Alternations Seen in RNA Splicing and Protein Creation in Alzheimer’s Disease
Using a technique called genome-wide mapping, researchers were able to identify specific variations in RNA splicing from brain tissue taken from 450 people who were part of clinical studies into aging.
This work — which identified hundreds of altered splicing events, which affect protein production — in Alzheimer’s, and may offer new ways of diagnosing and treating this disease.
The study, “Integrative transcriptome analyses of the aging brain implicate altered splicing in Alzheimer’s disease susceptibility,” was published in the journal Nature Genetics.
All genetic information contained within genes (DNA) is ultimately translated into proteins. However, several complex steps exist before a protein can be produced.
DNA is transformed into pre-messenger RNA (pre-mRNA), which is then processed to create a mature mRNA — messenger RNA — molecule. This process is called RNA splicing. Once mRNA molecules are produced, a process called translation begins, and it is this process that gives rise to proteins.
During splicing, introns (the part of the pre-mRNA that does not code for proteins) are removed, and exons (the part that does) are joined together. This allows for a single gene to give rise to many different proteins — much like adding certain ingredients to, or leaving them out of, a recipe results in different dishes.
Mutations involved in how splicing is regulated are linked to several diseases, including amyotrophic lateral sclerosis (ALS) and autism.

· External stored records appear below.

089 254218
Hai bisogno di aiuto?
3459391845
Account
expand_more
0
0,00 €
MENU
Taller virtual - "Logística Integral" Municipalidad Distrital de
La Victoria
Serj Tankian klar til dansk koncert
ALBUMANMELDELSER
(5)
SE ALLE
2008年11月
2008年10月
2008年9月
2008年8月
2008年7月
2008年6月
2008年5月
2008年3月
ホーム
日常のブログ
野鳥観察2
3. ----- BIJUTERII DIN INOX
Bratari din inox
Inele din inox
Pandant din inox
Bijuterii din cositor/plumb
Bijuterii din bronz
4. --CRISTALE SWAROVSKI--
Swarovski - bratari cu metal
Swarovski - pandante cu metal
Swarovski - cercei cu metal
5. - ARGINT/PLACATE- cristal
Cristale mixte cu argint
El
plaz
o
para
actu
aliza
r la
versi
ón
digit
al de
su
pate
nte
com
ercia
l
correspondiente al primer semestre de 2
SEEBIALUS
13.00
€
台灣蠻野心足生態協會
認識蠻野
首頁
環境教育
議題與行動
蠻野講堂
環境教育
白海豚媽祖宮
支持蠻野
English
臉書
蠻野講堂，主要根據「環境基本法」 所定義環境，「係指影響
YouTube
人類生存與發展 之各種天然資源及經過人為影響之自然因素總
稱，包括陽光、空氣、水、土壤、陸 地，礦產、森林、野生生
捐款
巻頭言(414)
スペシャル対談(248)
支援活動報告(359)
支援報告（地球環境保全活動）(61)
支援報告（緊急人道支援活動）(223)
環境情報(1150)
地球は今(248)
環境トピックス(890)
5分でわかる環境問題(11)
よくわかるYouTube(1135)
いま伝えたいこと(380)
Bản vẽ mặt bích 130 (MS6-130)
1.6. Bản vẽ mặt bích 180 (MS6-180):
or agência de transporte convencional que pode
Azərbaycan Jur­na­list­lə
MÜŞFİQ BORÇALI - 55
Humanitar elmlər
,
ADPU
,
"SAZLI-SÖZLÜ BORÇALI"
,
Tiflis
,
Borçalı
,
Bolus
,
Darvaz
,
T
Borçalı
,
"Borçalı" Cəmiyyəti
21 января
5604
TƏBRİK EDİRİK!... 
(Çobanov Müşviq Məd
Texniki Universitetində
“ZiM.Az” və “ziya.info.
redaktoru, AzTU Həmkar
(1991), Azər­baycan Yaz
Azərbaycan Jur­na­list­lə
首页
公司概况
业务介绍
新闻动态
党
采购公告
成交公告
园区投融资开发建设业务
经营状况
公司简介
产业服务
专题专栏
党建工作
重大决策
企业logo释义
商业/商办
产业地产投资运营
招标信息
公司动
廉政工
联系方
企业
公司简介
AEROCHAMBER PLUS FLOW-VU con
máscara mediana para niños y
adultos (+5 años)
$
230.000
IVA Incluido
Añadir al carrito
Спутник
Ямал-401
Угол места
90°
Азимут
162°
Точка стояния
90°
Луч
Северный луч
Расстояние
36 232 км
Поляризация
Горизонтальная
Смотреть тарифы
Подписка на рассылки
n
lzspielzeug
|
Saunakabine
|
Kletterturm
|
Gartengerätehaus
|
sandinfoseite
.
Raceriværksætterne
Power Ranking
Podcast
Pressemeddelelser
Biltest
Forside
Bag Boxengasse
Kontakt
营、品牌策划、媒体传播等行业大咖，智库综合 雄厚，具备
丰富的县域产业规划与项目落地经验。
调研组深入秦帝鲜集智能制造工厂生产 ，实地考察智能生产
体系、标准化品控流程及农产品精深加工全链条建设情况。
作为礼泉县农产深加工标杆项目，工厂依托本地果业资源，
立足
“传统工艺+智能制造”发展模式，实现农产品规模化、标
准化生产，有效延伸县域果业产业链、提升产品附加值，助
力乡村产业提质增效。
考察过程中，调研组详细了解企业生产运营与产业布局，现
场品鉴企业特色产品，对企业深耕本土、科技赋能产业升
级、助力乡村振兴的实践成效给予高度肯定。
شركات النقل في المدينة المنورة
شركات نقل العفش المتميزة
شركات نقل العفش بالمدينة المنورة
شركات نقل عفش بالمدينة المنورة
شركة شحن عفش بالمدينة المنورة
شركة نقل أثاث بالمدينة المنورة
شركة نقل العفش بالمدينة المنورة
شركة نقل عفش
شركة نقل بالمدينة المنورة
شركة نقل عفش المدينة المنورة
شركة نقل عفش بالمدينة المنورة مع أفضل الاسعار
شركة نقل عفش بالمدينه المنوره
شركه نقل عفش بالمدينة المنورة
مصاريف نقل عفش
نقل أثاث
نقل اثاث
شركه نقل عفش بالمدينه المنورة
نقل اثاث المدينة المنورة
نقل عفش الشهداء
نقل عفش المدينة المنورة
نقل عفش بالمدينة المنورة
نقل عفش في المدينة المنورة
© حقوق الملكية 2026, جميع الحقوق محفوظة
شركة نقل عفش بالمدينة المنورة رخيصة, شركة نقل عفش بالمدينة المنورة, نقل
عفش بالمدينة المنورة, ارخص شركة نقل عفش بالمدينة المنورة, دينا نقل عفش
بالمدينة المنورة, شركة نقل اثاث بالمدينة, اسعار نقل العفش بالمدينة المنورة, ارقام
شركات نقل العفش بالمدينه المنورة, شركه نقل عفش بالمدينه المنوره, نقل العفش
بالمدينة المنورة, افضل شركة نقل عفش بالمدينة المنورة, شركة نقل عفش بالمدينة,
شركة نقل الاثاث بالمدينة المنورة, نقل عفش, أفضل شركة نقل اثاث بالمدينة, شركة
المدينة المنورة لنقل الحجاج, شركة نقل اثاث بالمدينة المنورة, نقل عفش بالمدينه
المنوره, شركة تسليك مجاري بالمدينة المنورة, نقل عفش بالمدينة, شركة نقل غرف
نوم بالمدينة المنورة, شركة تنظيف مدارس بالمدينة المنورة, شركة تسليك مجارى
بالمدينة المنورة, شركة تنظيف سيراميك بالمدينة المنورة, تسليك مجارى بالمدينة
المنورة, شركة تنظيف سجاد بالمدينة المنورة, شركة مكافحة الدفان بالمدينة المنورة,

Researchers at the Icahn School of Medicine at Mount Sinai and Columbia University used a technique called genome-wide mapping to analyze the set of mRNA molecules, the so-called transcriptome, in brain tissues collected in autopsies of older people. All 450 had taken part in either the Religious Order Study (ROS) or the Memory and Aging Project (MAP), two prospective cohort studies of aging that include brain donation.
This mapping allowed the identification of sources of variation in mRNA splicing in the dorsolateral prefrontal cortex (DLPFC) — a part of the prefrontal cortex responsible for executive functions, such as working memory, cognitive flexibility or abstract reasoning — in the brain tissue samples.
They found hundreds of abnormal pre-mRNA splicing events linked to Alzheimer’s disease. Altered splicing was hypothesized to be behind mutations in the PICALM, CLU and PTK2B genes, all of which are known to be associated with Alzheimer’s risk.
Researchers also reported discovering 21 genes with significant associations to Alzheimer’s disease, including eight genes present in previously unknown genetic loci — gene positions within a chromosome.
These genes were found to be related to cell suicide (autophagy) and lysosomal pathways, two mechanisms involved in the onset and progression of Alzheimer’s.
These results provide a comprehensive genome-wide map of RNA splicing variations in the aging brain that may guide research into Alzheimer’s disease.
“Most importantly, these new insights into genetic mechanisms in the aging brain will help offer new strategies and directions for RNA-targeted biomarkers and therapeutic intervention in Alzheimer’s disease,” Towfique Raj, PhD, the study’s first author and assistant professor in the Ronald M. Loeb Center for Alzheimer’s Disease at Mount Sinai, said in a press release.
A class of synthetic compounds called antisense oligonucleotides was also highlighted, and researchers suggested they may be used to target specific RNA sequences (splicing sites) to prevent them from producing a certain protein. “This class of drugs shows promise in treating an array of brain disorders including spinal muscular atrophy, ALS and Huntington’s disease,” Raj said.
“Our transcriptome-wide reference map of RNA splicing in the aging cortex is a new resource that provides insights for many different neurologic and psychiatric diseases,” added Philip de Jager, MD, PhD, a co-corresponding study author and director for the Center of Translational and Computational Neuro-Immunology at Columbia University.
“For example, we define the mechanism for three of the genetic variants [PICALM, CLU and PTK2B] that contribute to Alzheimer’s susceptibility. These variants change the proportion of different versions of the target Alzheimer’s genes, resulting in altered cell function and, ultimately, the accumulation of neuropathology,” de Jager said.